The Treasury committee will investigate whether the Bank of England was right to slash interest rates to record lows, and buy up hundreds of billions of government bonds with new money.
They will examine whether this policy has actually worked, what impact it has had on savers, house prices and struggling companies, and whether policymakers are now out of ammunition to fight the next crisis.
The move follows growing criticism of the Bank’s actions in the crisis, most notably from prime minister Theresa May.
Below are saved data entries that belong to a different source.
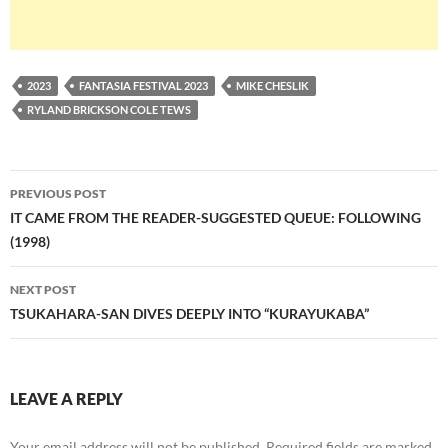
2023
FANTASIA FESTIVAL 2023
MIKE CHESLIK
RYLAND BRICKSON COLE TEWS
Post
PREVIOUS POST
navigation
IT CAME FROM THE READER-SUGGESTED QUEUE: FOLLOWING
(1998)
NEXT POST
TSUKAHARA-SAN DIVES DEEPLY INTO “KURAYUKABA”
LEAVE A REPLY
Your email address will not be published.
Required fields are marked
The BoE, though, insists that it has acted sensibly to protect the economy and preserve jobs.
Committee chairman Andrew Tyrie explains why MPs are now taking action:
Interest rates are stuck near zero, the Bank of England has used increasingly unconventional forms of quantitative easing, and inflation has been below the two per cent target for three years.
“The efficacy of monetary policy or otherwise, its unintended consequences, and its prospects, need careful examination.
“The Treasury Committee will continue to act as a safeguard on the operational independence of the Bank. The Treasury indemnity, which underpins parts of the Bank’s monetary policy, could all too easily encourage the Treasury, or politicians, to put undue pressure on the Bank. The Committee will examine the risks of that, too.”
Andrew Tyrie to lead Treasury Select Committee inquiry into @bankofengland monetary policy since 2008. Mark Carney will be delighted
Here are the terms of reference for the inquiry:
The effectiveness of monetary policy in meeting the inflation target:
The unintended consequences of monetary policy
The prospects for monetary policy
9.24am GMT
09:24
Scrap what we said about MPS buyers being in short supply -- its shares are now up 3% on the day.
At this stage in proceedings, and with prices so low, we probably shouldn’t read too much into it.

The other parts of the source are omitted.